What accounts for this sparkling wit? If you look at the natal chart for Wilde, born Oct. 16, 1854 in Ireland, you see a T-square in fixed signs. Mercury (communication) in Scorpio opposes Uranus (electricity) in Taurus, while both planets square the Moon (woman) in flamboyant Leo.

I think the Uranus/Mercury opposition reflects the dynamism of opposites in Wilde’s aphorisms.

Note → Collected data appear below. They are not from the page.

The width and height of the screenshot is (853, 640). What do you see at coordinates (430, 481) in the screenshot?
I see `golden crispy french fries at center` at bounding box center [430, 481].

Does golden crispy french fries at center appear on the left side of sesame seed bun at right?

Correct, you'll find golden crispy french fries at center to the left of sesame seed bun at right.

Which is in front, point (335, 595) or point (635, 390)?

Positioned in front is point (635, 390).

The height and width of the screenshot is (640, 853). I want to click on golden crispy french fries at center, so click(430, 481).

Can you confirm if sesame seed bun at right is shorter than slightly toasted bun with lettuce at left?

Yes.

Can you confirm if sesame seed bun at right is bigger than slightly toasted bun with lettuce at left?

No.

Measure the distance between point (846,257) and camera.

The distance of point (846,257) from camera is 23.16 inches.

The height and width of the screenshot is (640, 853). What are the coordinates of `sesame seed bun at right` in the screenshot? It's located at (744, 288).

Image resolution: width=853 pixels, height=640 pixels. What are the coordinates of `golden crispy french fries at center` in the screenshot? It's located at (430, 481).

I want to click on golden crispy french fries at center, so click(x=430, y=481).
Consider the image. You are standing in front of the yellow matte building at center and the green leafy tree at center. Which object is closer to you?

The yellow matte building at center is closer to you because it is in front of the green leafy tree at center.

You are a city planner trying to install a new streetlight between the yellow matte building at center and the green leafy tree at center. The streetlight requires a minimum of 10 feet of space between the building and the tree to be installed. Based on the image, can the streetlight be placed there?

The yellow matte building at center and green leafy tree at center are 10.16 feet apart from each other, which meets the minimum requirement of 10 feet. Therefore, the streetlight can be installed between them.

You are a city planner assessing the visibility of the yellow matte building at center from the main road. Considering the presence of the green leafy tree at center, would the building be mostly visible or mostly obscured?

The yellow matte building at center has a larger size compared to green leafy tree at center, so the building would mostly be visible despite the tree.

Many of the witticisms for which Wilde is known were the lines of female characters in his plays. One of my favorites is from Lady Bracknell in The Importance of Being Earnest when she is informed by Jack Worthing that he is an orphan: “To lose one parent, Mr. Worthing, may be regarded as a misfortune; to lose both looks like carelessness.”

Here’s one the economists always appreciate, also from The Importance of Being Earnest. When Miss Prism leaves Cecily to her studies, she tells her pupil: “The chapter on the fall of the rupee you may omit. It is somewhat too sensational.”

Because the North Node in Taurus is conjunct Uranus, Wilde’s quotes were a hit with the public (North Node).

At first I was suspicious that Wilde’s time of birth could be known, but a 3 a.m. time is used by many sources. That produces a Virgo rising that puts Neptune, the planet of deceit and illusion, on the descendant. Given that Wilde once said: “The secret of life is to appreciate the pleasure of being terribly, terribly deceived,” the chart seems to make sense.

I don’t have time to do a full treatment of Wilde’s life and I’m sure other astrologers have already done it, but now I know why I’m wild about Wilde.